_What this task involves_
Find the word "pentru" in the data, then copy each line where it is found.

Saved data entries
•••••

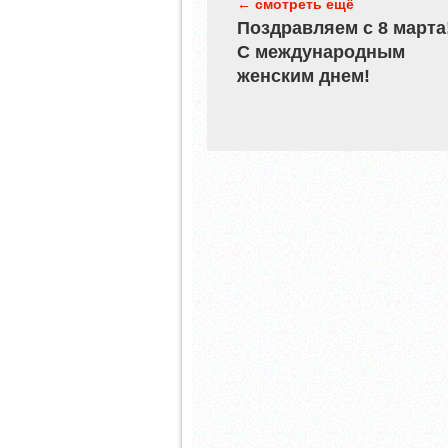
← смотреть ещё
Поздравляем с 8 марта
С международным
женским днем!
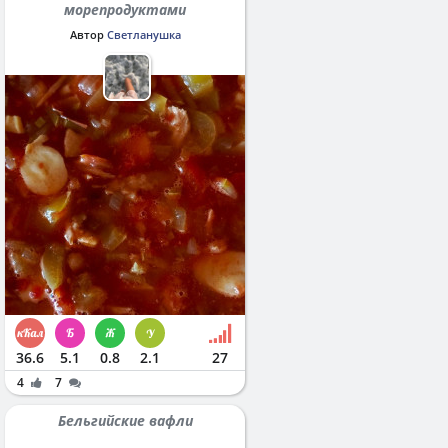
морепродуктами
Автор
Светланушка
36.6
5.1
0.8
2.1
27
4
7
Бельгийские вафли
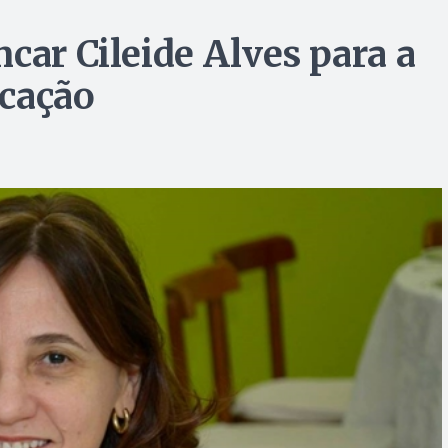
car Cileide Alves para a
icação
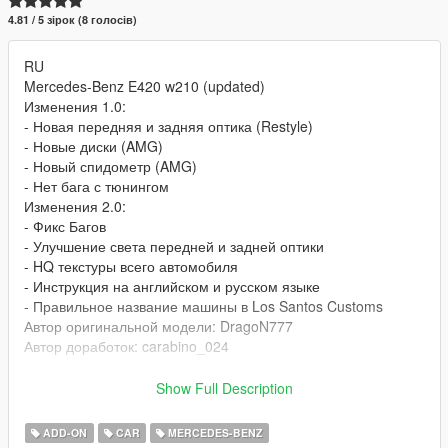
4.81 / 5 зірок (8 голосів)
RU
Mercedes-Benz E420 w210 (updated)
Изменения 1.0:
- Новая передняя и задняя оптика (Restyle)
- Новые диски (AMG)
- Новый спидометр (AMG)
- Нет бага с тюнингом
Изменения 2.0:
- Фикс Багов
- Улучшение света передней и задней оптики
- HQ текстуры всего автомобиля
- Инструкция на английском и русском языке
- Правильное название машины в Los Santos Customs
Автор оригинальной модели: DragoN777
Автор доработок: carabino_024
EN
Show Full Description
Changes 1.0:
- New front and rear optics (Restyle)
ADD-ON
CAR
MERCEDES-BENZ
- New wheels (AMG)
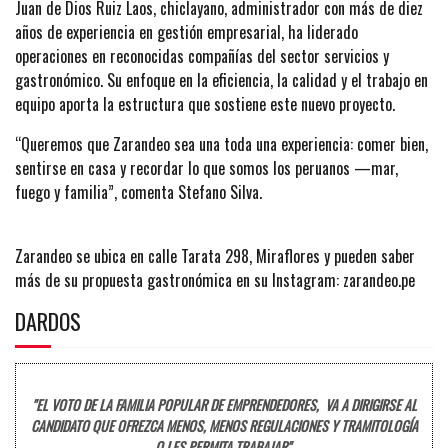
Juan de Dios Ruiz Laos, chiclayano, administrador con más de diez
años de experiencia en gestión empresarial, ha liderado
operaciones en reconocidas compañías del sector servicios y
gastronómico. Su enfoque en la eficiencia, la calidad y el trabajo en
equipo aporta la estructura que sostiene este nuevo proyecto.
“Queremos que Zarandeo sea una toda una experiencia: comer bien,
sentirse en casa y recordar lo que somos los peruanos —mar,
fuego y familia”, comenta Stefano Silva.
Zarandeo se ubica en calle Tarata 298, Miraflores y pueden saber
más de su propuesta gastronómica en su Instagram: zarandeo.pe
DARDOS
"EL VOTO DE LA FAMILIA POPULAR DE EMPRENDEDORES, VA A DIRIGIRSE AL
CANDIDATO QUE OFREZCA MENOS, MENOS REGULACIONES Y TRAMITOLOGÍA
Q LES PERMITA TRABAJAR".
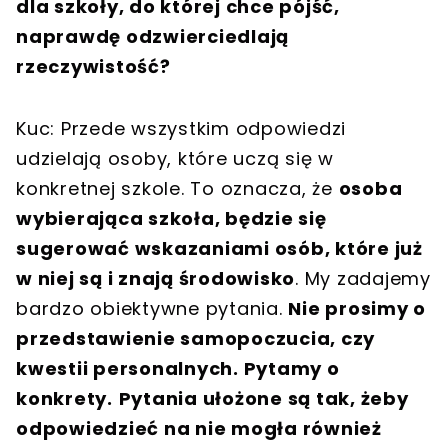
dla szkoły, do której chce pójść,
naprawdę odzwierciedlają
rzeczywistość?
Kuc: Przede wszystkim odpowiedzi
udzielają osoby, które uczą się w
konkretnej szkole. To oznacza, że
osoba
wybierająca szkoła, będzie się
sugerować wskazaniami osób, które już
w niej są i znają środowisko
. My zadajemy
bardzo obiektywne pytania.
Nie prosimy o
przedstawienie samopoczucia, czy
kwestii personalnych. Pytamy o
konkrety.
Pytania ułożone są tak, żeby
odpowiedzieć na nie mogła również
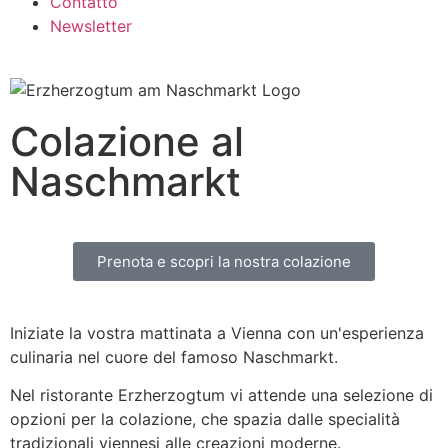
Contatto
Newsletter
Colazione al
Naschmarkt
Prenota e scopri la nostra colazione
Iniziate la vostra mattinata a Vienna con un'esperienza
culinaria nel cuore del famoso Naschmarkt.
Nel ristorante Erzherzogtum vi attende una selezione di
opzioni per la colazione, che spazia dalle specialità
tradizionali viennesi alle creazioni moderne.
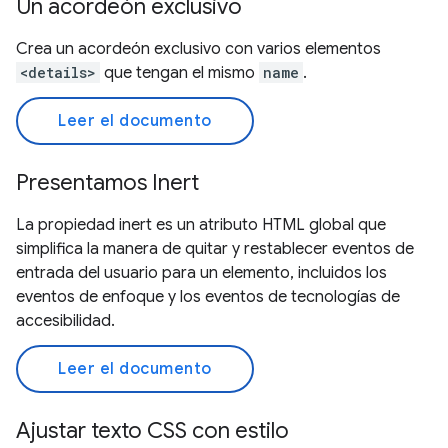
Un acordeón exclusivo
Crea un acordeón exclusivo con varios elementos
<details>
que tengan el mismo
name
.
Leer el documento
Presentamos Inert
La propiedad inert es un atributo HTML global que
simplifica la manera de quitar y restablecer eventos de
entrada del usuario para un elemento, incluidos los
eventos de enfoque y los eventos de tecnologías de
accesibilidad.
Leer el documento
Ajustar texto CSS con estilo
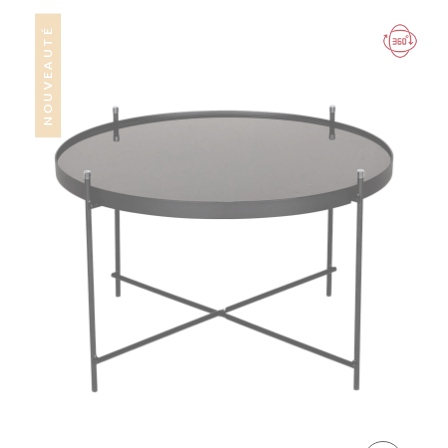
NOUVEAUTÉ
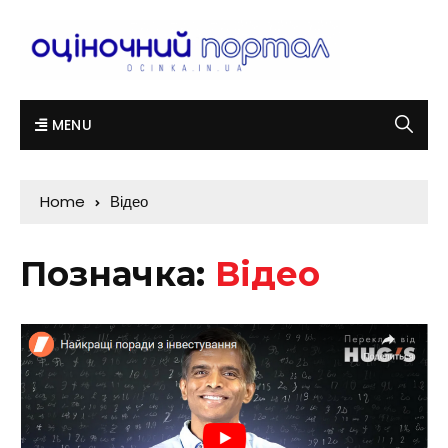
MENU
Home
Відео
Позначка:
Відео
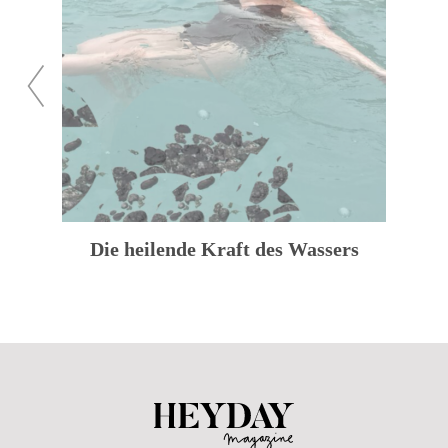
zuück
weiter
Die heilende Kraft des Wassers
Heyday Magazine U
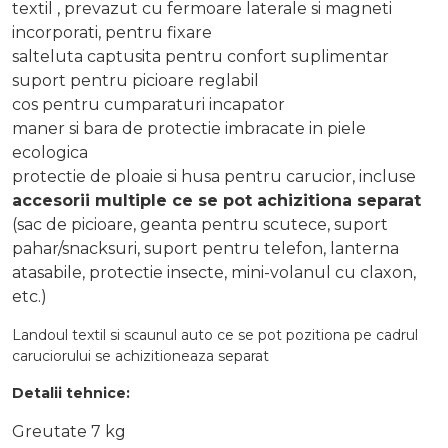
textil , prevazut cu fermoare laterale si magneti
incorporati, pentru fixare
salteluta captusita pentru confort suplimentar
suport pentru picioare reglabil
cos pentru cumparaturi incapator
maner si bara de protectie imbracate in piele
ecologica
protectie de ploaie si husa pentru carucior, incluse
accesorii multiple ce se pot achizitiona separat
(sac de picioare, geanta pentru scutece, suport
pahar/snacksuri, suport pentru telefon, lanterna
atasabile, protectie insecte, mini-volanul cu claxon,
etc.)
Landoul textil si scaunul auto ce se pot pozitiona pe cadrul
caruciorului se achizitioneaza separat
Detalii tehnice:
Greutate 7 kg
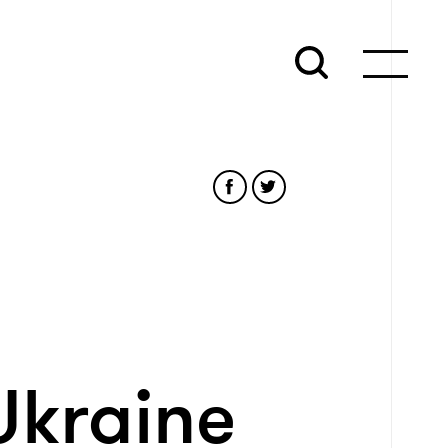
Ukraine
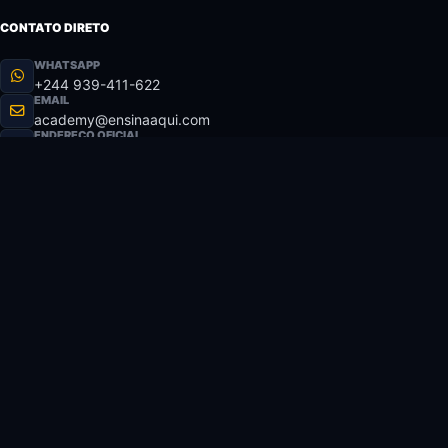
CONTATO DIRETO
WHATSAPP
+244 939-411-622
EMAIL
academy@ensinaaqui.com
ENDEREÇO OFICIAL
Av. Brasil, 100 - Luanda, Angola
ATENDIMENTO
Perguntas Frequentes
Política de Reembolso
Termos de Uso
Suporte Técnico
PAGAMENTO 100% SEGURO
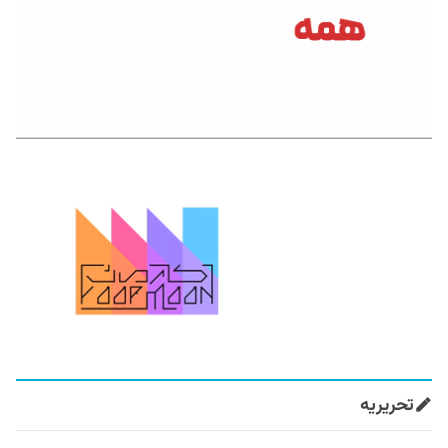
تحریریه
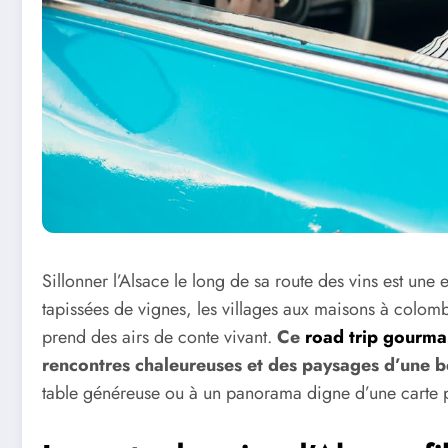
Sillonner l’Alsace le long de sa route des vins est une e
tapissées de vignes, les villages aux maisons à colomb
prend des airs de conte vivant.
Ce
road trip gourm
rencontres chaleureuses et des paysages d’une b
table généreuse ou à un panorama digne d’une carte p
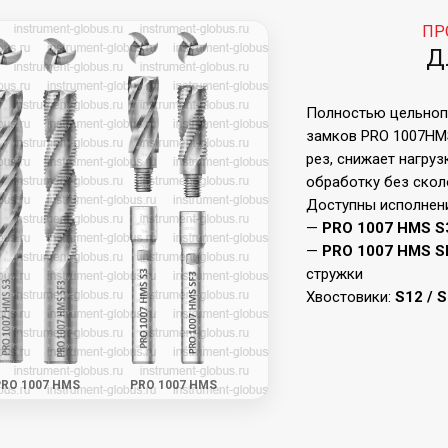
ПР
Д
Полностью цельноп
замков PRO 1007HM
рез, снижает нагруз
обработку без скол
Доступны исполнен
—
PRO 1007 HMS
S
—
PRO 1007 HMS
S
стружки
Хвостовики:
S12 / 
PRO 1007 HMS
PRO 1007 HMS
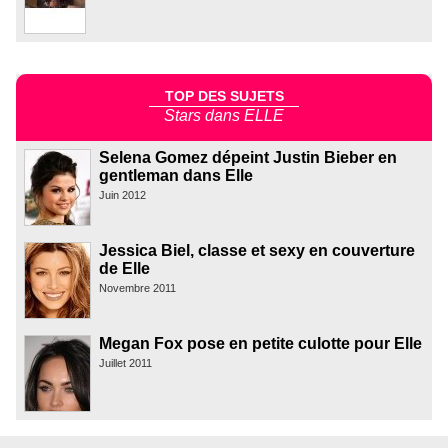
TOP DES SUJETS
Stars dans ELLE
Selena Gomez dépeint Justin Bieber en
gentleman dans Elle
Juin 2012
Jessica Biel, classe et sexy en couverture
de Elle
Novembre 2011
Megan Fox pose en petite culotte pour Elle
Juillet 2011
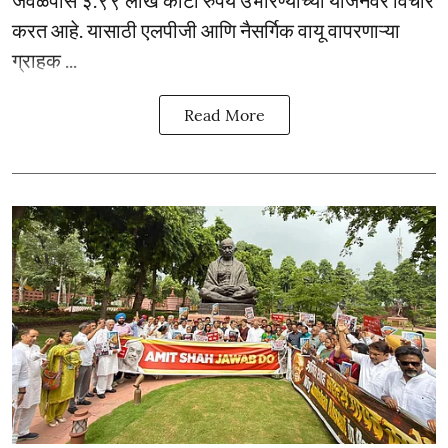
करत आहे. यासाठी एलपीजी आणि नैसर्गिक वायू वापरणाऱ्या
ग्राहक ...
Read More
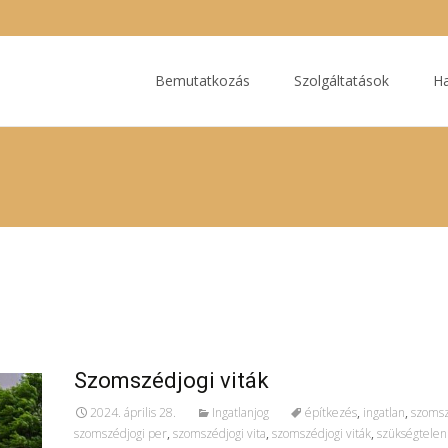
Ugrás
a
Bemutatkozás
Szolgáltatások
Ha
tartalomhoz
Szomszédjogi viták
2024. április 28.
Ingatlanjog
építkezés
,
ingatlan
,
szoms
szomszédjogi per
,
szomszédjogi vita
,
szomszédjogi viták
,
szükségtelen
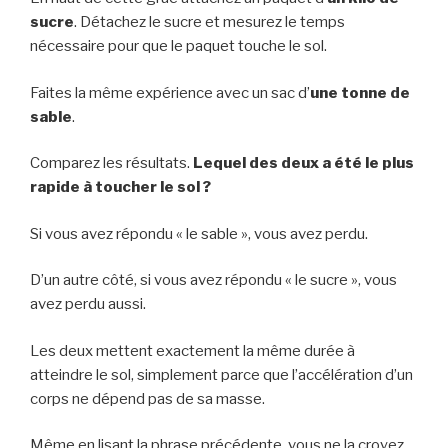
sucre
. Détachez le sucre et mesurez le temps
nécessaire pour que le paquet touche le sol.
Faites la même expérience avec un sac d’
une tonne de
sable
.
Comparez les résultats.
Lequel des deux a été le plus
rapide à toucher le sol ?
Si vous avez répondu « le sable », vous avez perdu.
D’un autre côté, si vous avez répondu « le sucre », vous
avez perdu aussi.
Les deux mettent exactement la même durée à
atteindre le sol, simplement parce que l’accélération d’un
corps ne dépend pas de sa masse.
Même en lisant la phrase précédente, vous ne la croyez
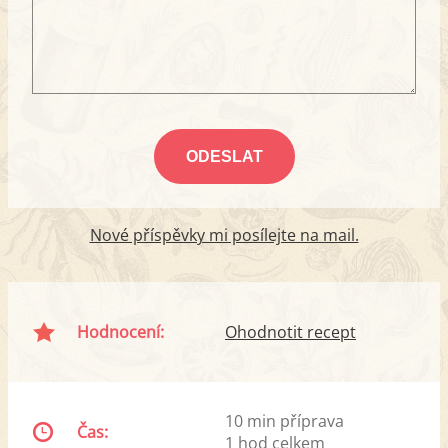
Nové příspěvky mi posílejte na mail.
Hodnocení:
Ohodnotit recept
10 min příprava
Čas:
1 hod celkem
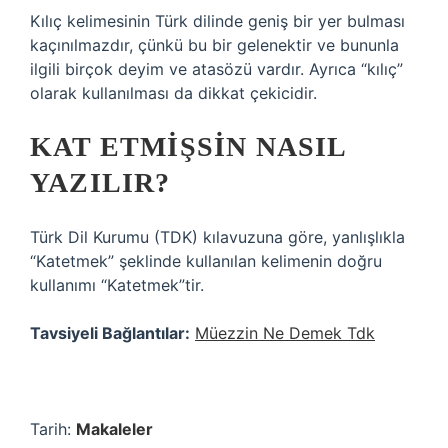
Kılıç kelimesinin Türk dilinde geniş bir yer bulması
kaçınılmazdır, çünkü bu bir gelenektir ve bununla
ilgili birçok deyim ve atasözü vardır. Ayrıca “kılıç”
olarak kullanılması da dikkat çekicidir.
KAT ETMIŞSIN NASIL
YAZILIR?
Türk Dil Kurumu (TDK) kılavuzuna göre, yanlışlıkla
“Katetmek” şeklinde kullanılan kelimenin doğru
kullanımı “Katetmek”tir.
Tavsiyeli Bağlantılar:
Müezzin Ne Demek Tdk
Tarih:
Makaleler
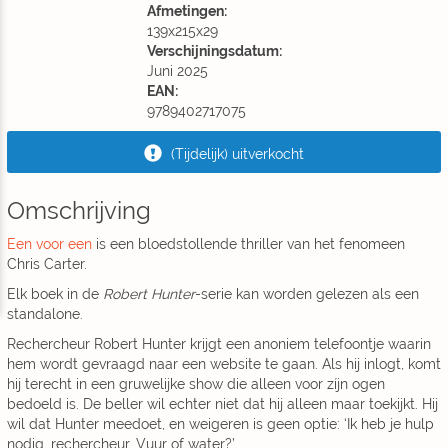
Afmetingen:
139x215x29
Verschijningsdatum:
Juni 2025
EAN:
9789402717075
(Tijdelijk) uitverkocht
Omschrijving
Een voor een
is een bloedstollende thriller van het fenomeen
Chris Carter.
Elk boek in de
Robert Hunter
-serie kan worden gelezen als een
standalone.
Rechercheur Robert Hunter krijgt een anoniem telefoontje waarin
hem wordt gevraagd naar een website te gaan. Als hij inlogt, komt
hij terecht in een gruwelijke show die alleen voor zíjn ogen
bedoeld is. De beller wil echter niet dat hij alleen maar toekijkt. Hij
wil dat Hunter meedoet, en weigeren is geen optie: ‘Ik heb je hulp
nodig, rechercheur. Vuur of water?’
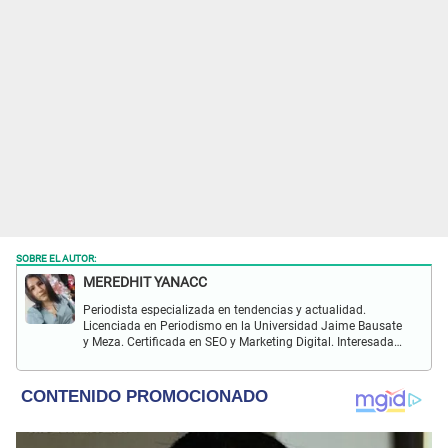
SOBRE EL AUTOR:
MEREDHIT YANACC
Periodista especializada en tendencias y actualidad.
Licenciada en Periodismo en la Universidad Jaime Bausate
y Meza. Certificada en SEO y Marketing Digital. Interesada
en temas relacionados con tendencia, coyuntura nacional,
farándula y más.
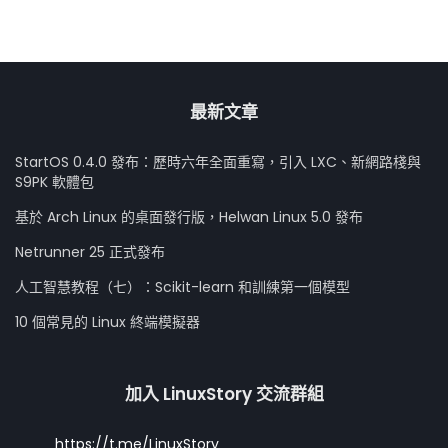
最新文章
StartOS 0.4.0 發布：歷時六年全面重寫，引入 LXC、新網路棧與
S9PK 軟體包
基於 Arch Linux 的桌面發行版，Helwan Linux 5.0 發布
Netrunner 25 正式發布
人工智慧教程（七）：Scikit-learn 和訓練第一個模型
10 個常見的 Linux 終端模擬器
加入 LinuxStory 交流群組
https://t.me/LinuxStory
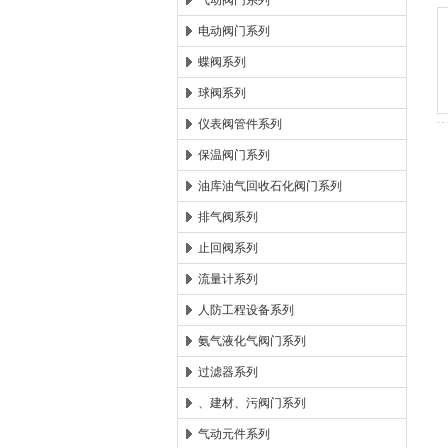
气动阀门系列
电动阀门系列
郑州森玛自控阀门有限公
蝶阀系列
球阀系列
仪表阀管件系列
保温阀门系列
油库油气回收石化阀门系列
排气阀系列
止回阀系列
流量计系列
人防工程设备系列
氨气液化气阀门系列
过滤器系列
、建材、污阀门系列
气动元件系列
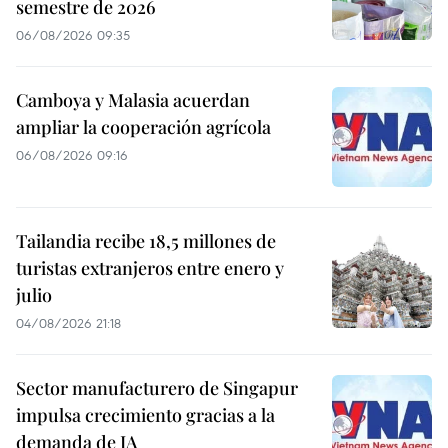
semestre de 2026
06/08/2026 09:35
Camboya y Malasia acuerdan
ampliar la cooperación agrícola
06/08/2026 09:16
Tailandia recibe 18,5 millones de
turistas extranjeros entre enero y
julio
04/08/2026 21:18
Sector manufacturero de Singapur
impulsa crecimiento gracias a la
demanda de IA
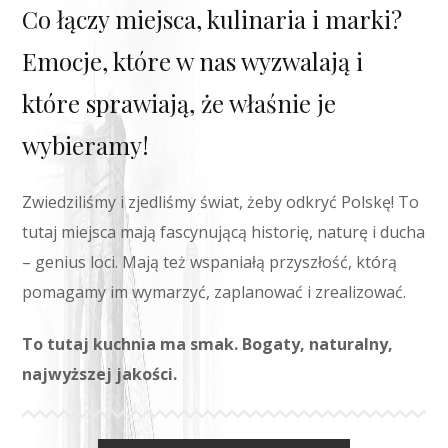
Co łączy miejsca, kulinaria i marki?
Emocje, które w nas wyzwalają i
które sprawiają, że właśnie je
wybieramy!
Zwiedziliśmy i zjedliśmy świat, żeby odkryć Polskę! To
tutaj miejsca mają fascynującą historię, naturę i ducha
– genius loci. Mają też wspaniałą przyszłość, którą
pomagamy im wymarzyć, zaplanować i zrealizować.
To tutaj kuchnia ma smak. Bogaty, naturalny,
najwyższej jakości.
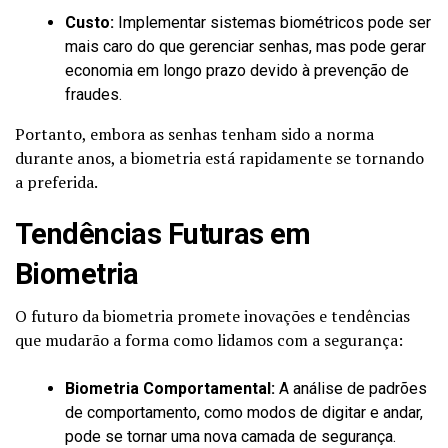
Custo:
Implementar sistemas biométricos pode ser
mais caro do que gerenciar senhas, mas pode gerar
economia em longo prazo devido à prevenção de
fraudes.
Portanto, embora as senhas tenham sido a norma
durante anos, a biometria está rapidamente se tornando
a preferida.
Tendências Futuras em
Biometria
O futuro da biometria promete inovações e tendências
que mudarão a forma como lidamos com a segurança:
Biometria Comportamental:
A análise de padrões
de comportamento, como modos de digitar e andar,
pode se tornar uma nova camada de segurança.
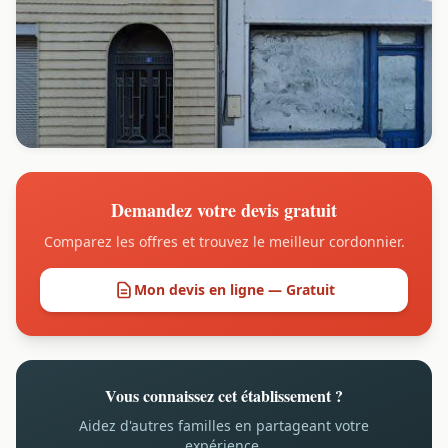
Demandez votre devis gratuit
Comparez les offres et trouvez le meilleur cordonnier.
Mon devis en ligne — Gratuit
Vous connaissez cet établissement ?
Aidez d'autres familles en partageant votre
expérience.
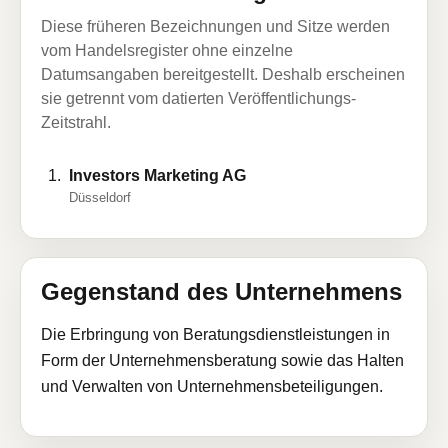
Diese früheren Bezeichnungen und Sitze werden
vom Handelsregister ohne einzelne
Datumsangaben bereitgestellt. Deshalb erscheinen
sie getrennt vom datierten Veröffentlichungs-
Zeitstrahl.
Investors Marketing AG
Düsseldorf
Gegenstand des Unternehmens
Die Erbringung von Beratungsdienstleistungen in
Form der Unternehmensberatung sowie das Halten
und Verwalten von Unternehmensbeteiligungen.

•••••

_Result_
incorporati, pentru fixare
salteluta captusita pentru confort suplimentar
suport pentru picioare reglabil
cos pentru cumparaturi incapator
protectie de ploaie si husa pentru carucior, incluse
(sac de picioare, geanta pentru scutece, suport
pahar/snacksuri, suport pentru telefon, lanterna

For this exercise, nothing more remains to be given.